» WHAT THIS TASK INVOLVES: Begin at the line with "encourage yourself to" and output every line through the end of the records, exactly as given. Omit pictures.

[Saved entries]
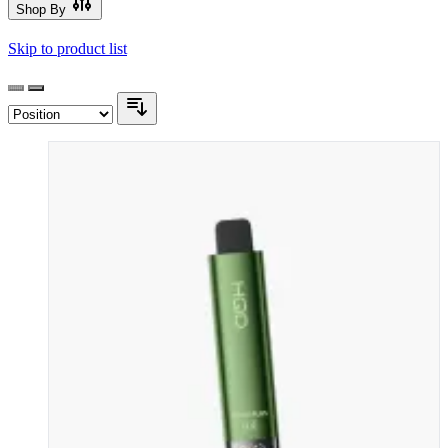
Shop By
Skip to product list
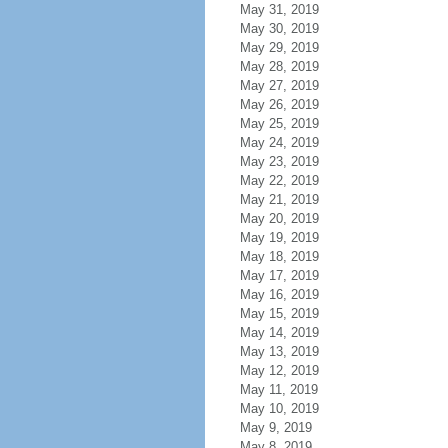
May 31, 2019
May 30, 2019
May 29, 2019
May 28, 2019
May 27, 2019
May 26, 2019
May 25, 2019
May 24, 2019
May 23, 2019
May 22, 2019
May 21, 2019
May 20, 2019
May 19, 2019
May 18, 2019
May 17, 2019
May 16, 2019
May 15, 2019
May 14, 2019
May 13, 2019
May 12, 2019
May 11, 2019
May 10, 2019
May 9, 2019
May 8, 2019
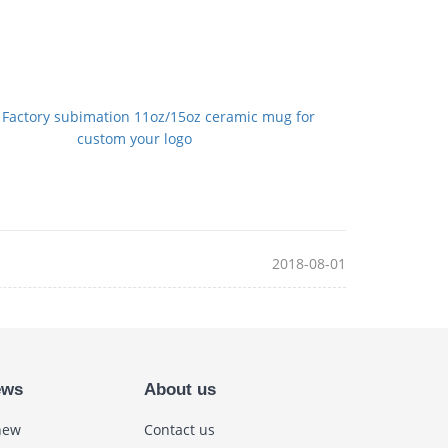
：
Factory subimation 11oz/15oz ceramic mug for
custom your logo
2018-08-01
ews
About us
new
Contact us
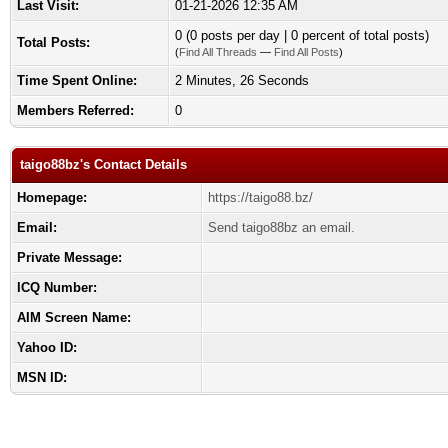
Last Visit:
01-21-2026 12:35 AM
0 (0 posts per day | 0 percent of total posts)
Total Posts:
(
Find All Threads
—
Find All Posts
)
Time Spent Online:
2 Minutes, 26 Seconds
Members Referred:
0
taigo88bz's Contact Details
Homepage:
https://taigo88.bz/
Email:
Send taigo88bz an email.
Private Message:
ICQ Number:
AIM Screen Name:
Yahoo ID:
MSN ID:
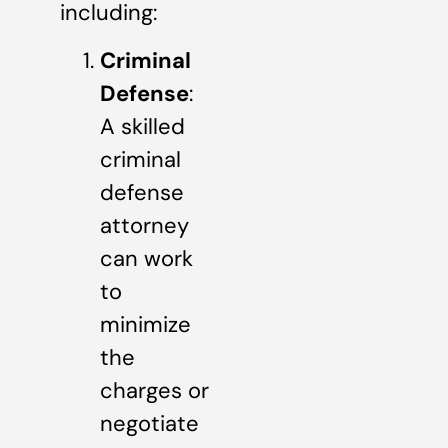
including:
Criminal
Defense
:
A skilled
criminal
defense
attorney
can work
to
minimize
the
charges or
negotiate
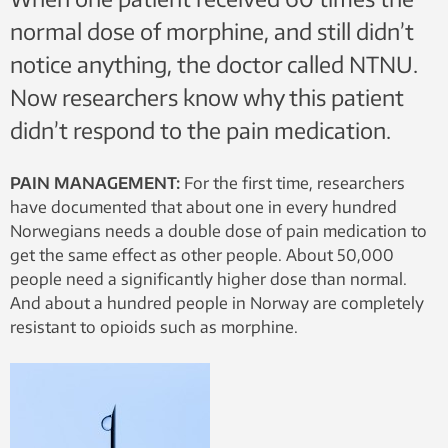
normal dose of morphine, and still didn’t
notice anything, the doctor called NTNU.
Now researchers know why this patient
didn’t respond to the pain medication.
PAIN MANAGEMENT:
For the first time, researchers
have documented that about one in every hundred
Norwegians needs a double dose of pain medication to
get the same effect as other people. About 50,000
people need a significantly higher dose than normal.
And about a hundred people in Norway are completely
resistant to opioids such as morphine.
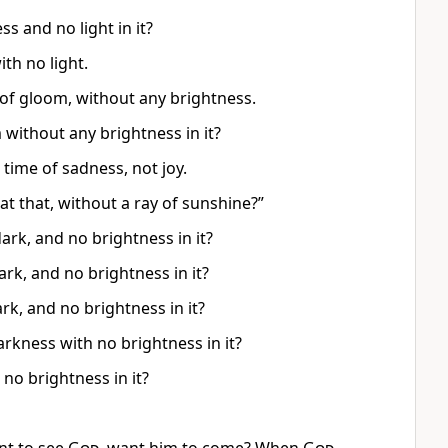
s and no light in it?
ith no light.
y of gloom, without any brightness.
without any brightness in it?
a time of sadness, not joy.
at that, without a ray of sunshine?”
ark, and no brightness in it?
rk, and no brightness in it?
rk, and no brightness in it?
arkness with no brightness in it?
no brightness in it?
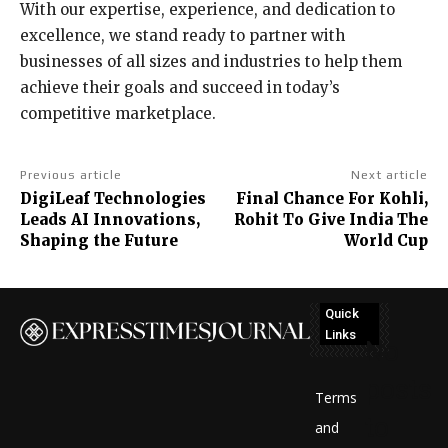
With our expertise, experience, and dedication to
excellence, we stand ready to partner with
businesses of all sizes and industries to help them
achieve their goals and succeed in today’s
competitive marketplace.
Previous article
Next article
DigiLeaf Technologies
Final Chance For Kohli,
Leads AI Innovations,
Rohit To Give India The
Shaping the Future
World Cup
Quick
Links
No
posts
Terms
to
and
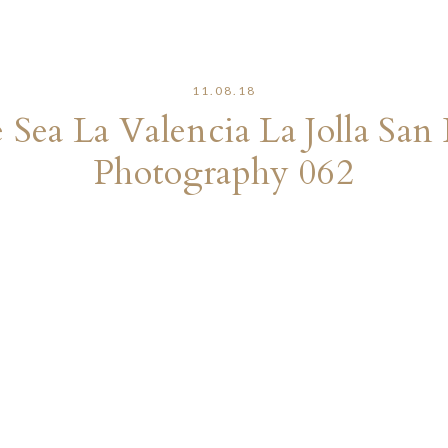
11.08.18
e Sea La Valencia La Jolla S
Photography 062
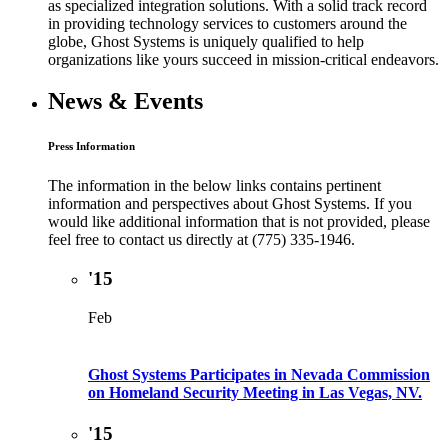
as specialized integration solutions. With a solid track record
in providing technology services to customers around the
globe, Ghost Systems is uniquely qualified to help
organizations like yours succeed in mission-critical endeavors.
News & Events
Press Information
The information in the below links contains pertinent
information and perspectives about Ghost Systems. If you
would like additional information that is not provided, please
feel free to contact us directly at (775) 335-1946.
'15
Feb
Ghost Systems Participates in Nevada Commission
on Homeland Security Meeting in Las Vegas, NV.
'15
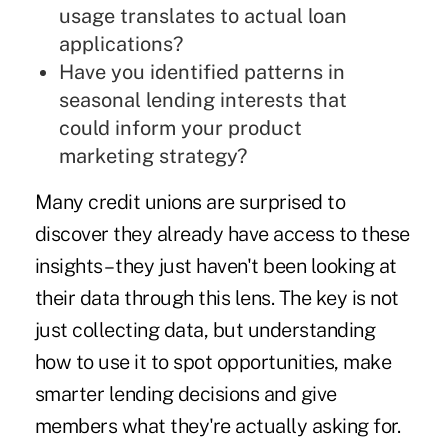
usage translates to actual loan
applications?
Have you identified patterns in
seasonal lending interests that
could inform your product
marketing strategy?
Many credit unions are surprised to
discover they already have access to these
insights – they just haven't been looking at
their data through this lens. The key is not
just collecting data, but understanding
how to use it to spot opportunities, make
smarter lending decisions and give
members what they're actually asking for.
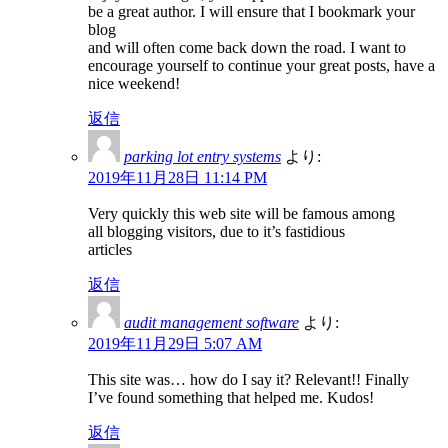
be a great author. I will ensure that I bookmark your
blog
and will often come back down the road. I want to
encourage yourself to continue your great posts, have a
nice weekend!
返信
parking lot entry systems
より:
2019年11月28日 11:14 PM
Very quickly this web site will be famous among
all blogging visitors, due to it’s fastidious
articles
返信
audit management software
より:
2019年11月29日 5:07 AM
This site was… how do I say it? Relevant!! Finally
I’ve found something that helped me. Kudos!
返信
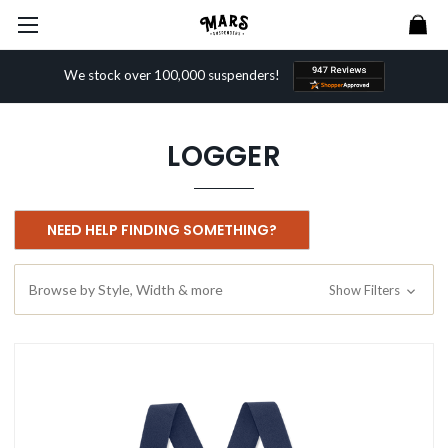
We stock over 100,000 suspenders!
LOGGER
NEED HELP FINDING SOMETHING?
Browse by Style, Width & more
Show Filters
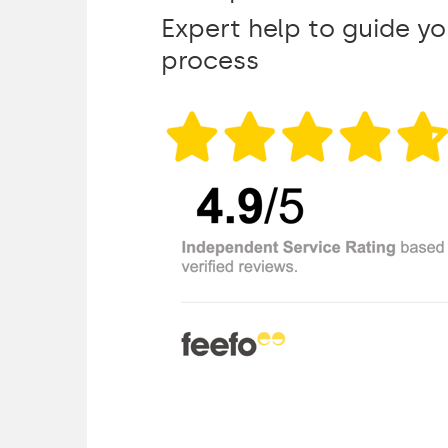
Expert help to guide y
process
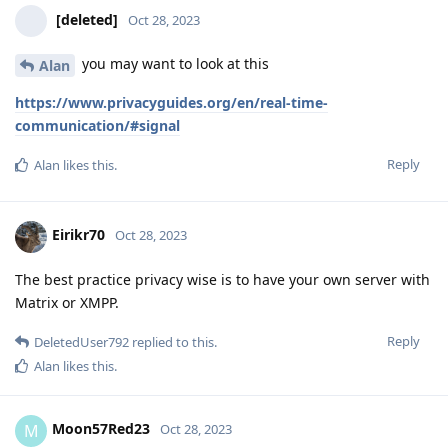
[deleted]
Oct 28, 2023
you may want to look at this
Alan
https://www.privacyguides.org/en/real-time-
communication/#signal
Reply
Alan
likes this
.
Eirikr70
Oct 28, 2023
The best practice privacy wise is to have your own server with
Matrix or XMPP.
Reply
DeletedUser792
replied to this.
Alan
likes this
.
Moon57Red23
M
Oct 28, 2023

» EXERCISE OUTPUT:
encourage yourself to continue your great posts, have a
nice weekend!
返信
parking lot entry systems
より:
2019年11月28日 11:14 PM
Very quickly this web site will be famous among
all blogging visitors, due to it’s fastidious
articles
返信
audit management software
より:
2019年11月29日 5:07 AM
This site was… how do I say it? Relevant!! Finally
I’ve found something that helped me. Kudos!
返信
We stock over 100,000 suspenders!
LOGGER
NEED HELP FINDING SOMETHING?
Browse by Style, Width & more
Show Filters
Expert help to guide y
process
[deleted]
Oct 28, 2023
you may want to look at this
Alan
https://www.privacyguides.org/en/real-time-
communication/#signal
Reply
Alan
likes this
.
Eirikr70
Oct 28, 2023
The best practice privacy wise is to have your own server with
Matrix or XMPP.
Reply
DeletedUser792
replied to this.
Alan
likes this
.
Moon57Red23
M
Oct 28, 2023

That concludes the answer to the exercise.